Open camerojo opened 5 months ago
Fix 1 involved deleting visa job check records which were causing the SQL to return multiple values when just one was expected. The deleted records were stored in this TSV file - changed to txt because GitHub does not support uploads of tsv files. It has the candidate_visa_job_checks that we deleted to get prod to start.
tctalent_public_candidate_visa_job_check_6.txt
That helped - but the Flyway was still failing.
Fix 2. There was other bad data which caused the update to fail: multiple visa job checks for the same job. We executed queries to identify the bad data, then manually deleted the bad entries using the TC.
I reimported the deleted visa job checks from the above dump file to see if I could fix the data.
There was just one multiple value being returned from update select.
It turns out that this last problem was not due to bad data but a problem in the update SQL.
The problem came from the fact that a candidate can have more than one visa check (NOT visa JOB check) carried out based on country. For example a candidate may have been checked for basic eligibility to both Australia and Canada. For example see https://tctalent.org/admin-portal/candidate/76864
In that the case the Update SQL from Flyway will fail because multiple values will be returned in the select - one for the visa check for Australia and one for the visa check for Canada. The correct update SQL needs to add an extra restriction to the select's where clause specifying that the visa check country should match the job country.

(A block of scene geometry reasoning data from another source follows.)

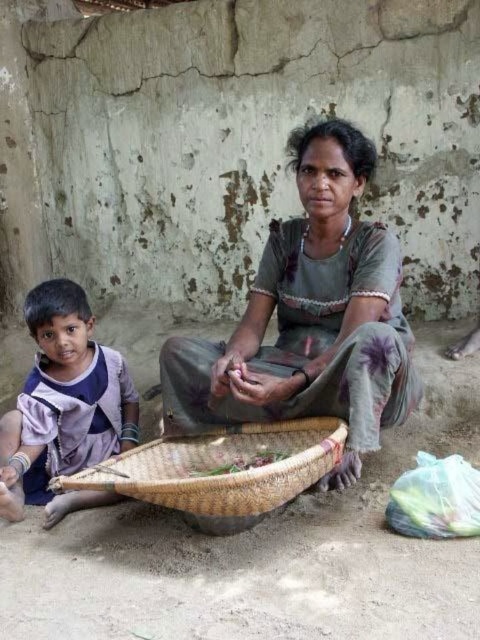 Question: Does gray fabric dress at center have a greater width compared to woven brown basket at lower center?

Choices:
 (A) yes
 (B) no

Answer: (B)

Question: Can you confirm if gray fabric dress at center is positioned to the left of green leafy vegetables at center?

Choices:
 (A) yes
 (B) no

Answer: (B)

Question: Which object appears farthest from the camera in this image?

Choices:
 (A) woven brown basket at lower center
 (B) gray fabric dress at center
 (C) light purple fabric at lower left

Answer: (C)

Question: Which object is positioned closest to the light purple fabric at lower left?

Choices:
 (A) gray fabric dress at center
 (B) green leafy vegetables at center

Answer: (B)

Question: Does gray fabric dress at center appear under light purple fabric at lower left?

Choices:
 (A) no
 (B) yes

Answer: (A)

Question: Which point appears farthest from the camera in this image?

Choices:
 (A) (111, 438)
 (B) (256, 465)
 (C) (346, 340)

Answer: (A) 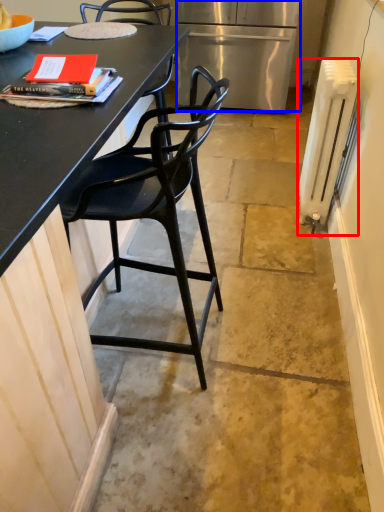 Question: Which object is closer to the camera taking this photo, radiator (highlighted by a red box) or refrigerator (highlighted by a blue box)?

Choices:
 (A) radiator
 (B) refrigerator

Answer: (A) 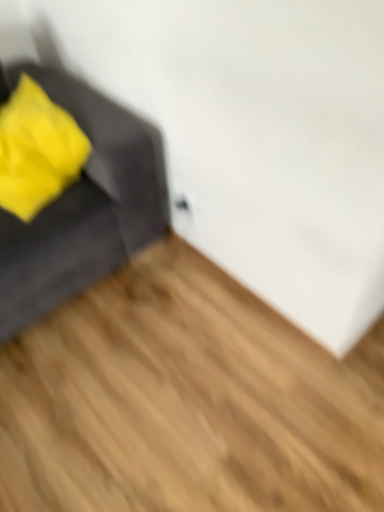 Question: Can you confirm if velvet gray sofa at left is bigger than soft yellow fabric at left?

Choices:
 (A) yes
 (B) no

Answer: (A)

Question: Does velvet gray sofa at left lie in front of soft yellow fabric at left?

Choices:
 (A) no
 (B) yes

Answer: (B)

Question: From a real-world perspective, is velvet gray sofa at left located beneath soft yellow fabric at left?

Choices:
 (A) yes
 (B) no

Answer: (A)

Question: From the image's perspective, is velvet gray sofa at left above soft yellow fabric at left?

Choices:
 (A) yes
 (B) no

Answer: (B)

Question: Is velvet gray sofa at left outside of soft yellow fabric at left?

Choices:
 (A) yes
 (B) no

Answer: (A)

Question: Is velvet gray sofa at left facing away from soft yellow fabric at left?

Choices:
 (A) yes
 (B) no

Answer: (A)

Question: Considering the relative sizes of light brown wood flooring at lower left and velvet gray sofa at left in the image provided, is light brown wood flooring at lower left wider than velvet gray sofa at left?

Choices:
 (A) no
 (B) yes

Answer: (B)

Question: Is the surface of light brown wood flooring at lower left in direct contact with velvet gray sofa at left?

Choices:
 (A) yes
 (B) no

Answer: (B)

Question: Considering the relative positions of light brown wood flooring at lower left and velvet gray sofa at left in the image provided, is light brown wood flooring at lower left in front of velvet gray sofa at left?

Choices:
 (A) no
 (B) yes

Answer: (B)

Question: Would you say light brown wood flooring at lower left is outside velvet gray sofa at left?

Choices:
 (A) no
 (B) yes

Answer: (B)

Question: From the image's perspective, does light brown wood flooring at lower left appear higher than velvet gray sofa at left?

Choices:
 (A) no
 (B) yes

Answer: (A)

Question: Does light brown wood flooring at lower left turn towards velvet gray sofa at left?

Choices:
 (A) yes
 (B) no

Answer: (B)

Question: Is soft yellow fabric at left not within light brown wood flooring at lower left?

Choices:
 (A) no
 (B) yes

Answer: (B) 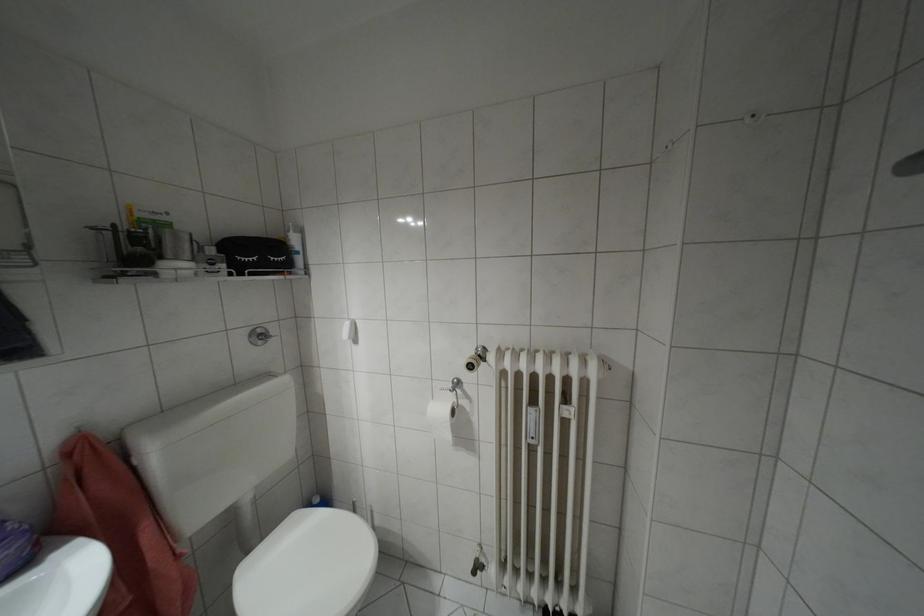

update candidate_opportunity co set relocating_dependant_ids = (select relocating_dependant_ids from candidate_visa_job_check cvjc join salesforce_job_opp jo on cvjc.job_opp_id = jo.id join candidate_visa_check cvc on cvjc.candidate_visa_check_id = cvc.id join candidate c on cvc.candidate_id = c.id where co.candidate_id = c.id and co.job_opp_id = cvjc.job_opp_id --> and jo.country_object_id = cvc.country_id); <--
I manually ran the above update against the production database (with the previously deleted data reimported) and it ran without error.
@cazcam34 @sadatmalik
There were actually two reasons that the Flyway failed:
Forgot to add password for new email noreply@talentcatalog.net to prod Task deployment. Should have been in these release planning notes but I forgot to add it.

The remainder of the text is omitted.